By John McCrank
(Reuters) - NYSE Euronext <NYX.N> plans to launch a new electronic retail derivatives market in the first quarter of 2013 with products based on commodities, currency pairs, equities and indexes, a top executive at the company said on Monday.
The initial targets for the so called CFD, or 'contract for differences' market, will be retail and professional clients, as well as brokers and liquidity providers, in the United Kingdom and Europe, Garry Jones, head of global derivatives, said in a presentation during NYSE's investor day.
CFDs are tax-efficient technical instruments that enable traders to settle the differences in futures contracts through cash rather than the delivery of physical goods or securities.

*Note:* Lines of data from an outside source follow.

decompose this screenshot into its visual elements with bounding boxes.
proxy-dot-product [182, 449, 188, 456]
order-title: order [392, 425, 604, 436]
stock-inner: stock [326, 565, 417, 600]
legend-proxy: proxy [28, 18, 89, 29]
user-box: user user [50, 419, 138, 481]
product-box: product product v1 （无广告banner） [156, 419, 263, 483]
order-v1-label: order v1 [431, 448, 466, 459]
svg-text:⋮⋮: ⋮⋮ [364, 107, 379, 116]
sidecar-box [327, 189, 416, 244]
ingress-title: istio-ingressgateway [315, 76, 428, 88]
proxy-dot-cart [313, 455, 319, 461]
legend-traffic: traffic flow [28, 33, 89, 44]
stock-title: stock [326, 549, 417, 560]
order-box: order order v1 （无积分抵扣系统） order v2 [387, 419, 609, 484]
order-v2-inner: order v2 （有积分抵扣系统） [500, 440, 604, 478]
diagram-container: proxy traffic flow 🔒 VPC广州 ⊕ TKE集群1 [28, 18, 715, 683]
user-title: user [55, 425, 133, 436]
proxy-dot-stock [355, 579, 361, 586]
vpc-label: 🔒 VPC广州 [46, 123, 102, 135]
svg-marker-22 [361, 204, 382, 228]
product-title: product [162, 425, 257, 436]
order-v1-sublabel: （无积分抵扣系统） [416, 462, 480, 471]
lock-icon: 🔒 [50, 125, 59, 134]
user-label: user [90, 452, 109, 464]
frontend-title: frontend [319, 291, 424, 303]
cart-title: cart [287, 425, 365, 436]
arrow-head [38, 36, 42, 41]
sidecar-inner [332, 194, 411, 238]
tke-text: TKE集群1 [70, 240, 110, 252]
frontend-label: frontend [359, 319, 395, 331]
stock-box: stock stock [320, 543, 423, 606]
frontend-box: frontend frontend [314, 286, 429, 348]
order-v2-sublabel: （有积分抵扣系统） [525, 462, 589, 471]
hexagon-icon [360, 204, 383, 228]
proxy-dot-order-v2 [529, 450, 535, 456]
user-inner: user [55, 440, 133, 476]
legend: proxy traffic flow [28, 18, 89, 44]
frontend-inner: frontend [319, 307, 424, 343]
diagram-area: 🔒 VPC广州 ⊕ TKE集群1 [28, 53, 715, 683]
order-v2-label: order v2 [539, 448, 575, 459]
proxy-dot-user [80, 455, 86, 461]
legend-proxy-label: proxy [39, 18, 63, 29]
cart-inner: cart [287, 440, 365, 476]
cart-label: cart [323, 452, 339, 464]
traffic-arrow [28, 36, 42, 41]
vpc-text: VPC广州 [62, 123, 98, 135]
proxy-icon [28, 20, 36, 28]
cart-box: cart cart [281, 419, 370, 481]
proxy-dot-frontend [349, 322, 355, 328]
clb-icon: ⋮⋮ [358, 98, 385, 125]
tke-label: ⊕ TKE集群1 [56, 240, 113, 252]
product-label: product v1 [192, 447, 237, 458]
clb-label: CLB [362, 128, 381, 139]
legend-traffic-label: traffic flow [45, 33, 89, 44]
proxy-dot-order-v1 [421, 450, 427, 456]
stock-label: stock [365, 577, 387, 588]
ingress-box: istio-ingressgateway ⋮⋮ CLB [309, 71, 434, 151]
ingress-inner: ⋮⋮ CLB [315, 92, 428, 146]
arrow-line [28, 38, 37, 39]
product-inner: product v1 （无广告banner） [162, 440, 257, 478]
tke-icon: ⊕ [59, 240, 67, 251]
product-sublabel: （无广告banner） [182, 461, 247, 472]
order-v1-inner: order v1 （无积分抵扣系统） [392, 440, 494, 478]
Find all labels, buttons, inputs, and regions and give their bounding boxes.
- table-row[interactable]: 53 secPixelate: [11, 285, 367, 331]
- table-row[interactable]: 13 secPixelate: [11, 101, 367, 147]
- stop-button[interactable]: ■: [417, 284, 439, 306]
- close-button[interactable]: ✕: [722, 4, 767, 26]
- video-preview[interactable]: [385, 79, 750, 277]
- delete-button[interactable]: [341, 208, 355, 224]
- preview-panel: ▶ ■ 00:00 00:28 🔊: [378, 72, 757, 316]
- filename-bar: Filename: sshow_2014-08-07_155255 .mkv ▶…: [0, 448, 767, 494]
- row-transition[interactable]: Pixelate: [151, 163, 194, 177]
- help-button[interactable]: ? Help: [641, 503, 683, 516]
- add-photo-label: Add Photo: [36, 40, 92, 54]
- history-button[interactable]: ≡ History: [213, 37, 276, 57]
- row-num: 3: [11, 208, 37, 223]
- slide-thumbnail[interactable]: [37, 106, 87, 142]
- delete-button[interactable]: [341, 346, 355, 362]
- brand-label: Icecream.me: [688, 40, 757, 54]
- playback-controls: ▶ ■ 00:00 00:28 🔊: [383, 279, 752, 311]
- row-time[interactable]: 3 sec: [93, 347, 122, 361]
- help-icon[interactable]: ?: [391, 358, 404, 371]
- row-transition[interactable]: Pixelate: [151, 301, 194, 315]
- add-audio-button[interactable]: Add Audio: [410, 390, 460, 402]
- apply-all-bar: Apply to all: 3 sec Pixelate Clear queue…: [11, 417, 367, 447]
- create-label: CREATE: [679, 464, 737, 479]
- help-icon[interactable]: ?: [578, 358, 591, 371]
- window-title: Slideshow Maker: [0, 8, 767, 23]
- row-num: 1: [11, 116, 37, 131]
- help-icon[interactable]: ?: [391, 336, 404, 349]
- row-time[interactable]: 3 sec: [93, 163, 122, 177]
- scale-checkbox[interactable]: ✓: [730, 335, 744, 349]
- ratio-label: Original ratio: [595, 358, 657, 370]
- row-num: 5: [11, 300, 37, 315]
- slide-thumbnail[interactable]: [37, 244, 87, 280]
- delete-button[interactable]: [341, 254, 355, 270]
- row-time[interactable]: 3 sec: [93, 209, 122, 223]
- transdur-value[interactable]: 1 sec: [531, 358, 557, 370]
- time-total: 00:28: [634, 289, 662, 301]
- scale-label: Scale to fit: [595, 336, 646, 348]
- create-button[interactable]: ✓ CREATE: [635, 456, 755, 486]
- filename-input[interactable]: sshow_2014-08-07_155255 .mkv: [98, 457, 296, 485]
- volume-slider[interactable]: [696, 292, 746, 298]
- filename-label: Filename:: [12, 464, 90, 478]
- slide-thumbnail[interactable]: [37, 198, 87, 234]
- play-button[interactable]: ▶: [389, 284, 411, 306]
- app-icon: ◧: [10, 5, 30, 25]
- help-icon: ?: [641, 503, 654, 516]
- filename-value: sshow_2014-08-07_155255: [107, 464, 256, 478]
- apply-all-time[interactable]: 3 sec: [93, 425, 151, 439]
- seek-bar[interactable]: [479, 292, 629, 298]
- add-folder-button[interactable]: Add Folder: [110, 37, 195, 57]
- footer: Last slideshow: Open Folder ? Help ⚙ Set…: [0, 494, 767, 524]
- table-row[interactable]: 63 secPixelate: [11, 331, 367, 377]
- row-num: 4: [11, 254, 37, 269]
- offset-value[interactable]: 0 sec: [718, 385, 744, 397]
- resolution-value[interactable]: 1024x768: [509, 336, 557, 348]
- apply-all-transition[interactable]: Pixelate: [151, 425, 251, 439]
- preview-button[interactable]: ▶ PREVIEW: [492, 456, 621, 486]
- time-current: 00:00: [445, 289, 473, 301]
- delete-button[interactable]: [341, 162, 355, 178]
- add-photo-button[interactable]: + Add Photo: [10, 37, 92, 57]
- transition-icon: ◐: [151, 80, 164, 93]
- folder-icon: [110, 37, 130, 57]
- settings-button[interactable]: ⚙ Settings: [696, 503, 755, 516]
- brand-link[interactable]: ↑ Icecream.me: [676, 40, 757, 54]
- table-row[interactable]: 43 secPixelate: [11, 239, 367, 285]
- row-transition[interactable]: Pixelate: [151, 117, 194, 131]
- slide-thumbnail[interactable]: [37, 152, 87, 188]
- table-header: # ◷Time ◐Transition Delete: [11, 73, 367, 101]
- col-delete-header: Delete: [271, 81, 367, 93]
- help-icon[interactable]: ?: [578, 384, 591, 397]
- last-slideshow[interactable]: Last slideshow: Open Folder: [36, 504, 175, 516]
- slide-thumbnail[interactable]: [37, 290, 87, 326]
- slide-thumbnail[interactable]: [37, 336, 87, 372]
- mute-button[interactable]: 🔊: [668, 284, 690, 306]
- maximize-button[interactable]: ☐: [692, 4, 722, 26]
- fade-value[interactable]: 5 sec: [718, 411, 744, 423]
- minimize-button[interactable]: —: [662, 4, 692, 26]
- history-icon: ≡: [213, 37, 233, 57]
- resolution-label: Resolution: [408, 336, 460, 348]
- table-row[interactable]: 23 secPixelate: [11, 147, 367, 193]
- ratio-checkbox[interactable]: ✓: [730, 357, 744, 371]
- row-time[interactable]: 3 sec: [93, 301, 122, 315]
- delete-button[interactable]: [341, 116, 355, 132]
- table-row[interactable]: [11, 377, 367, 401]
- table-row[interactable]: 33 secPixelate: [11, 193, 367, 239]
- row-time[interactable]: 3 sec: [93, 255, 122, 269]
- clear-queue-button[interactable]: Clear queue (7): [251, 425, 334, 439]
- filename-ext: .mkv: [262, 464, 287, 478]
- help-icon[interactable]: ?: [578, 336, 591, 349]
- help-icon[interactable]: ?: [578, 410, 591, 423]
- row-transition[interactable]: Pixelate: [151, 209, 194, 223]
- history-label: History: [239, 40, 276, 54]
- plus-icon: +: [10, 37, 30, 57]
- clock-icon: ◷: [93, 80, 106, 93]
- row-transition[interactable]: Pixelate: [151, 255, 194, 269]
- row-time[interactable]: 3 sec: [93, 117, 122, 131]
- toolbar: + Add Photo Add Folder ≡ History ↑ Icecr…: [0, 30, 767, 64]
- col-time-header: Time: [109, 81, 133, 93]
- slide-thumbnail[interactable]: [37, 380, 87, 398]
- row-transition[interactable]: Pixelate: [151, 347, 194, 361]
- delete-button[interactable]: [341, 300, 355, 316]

"This has grown dramatically and has applicability across a massive range of assets," Jones said, adding that the retail foreign exchange CFD market is one of the biggest, with around $8 billion.
The Big Board parent has been working on the plan for the past nine months and is close to signing contracts with partners and vendors, he said.
Because the market trades a specific OTC contract and not a future contract, it will be able to trade all assets, including those not on NYSE exchanges.
"We will have markets in oil, in gold, in foreign exchange, in bonds, in different commodities, in interest rates, including those in our markets, but also those in everybody else's market."
He said that, unlike other CFD market operators, NYSE would not be trading against its clients, but would be offering matched principle transactions as a regulated multilateral trading facility.
The new market is expected to turn a profit in 2014.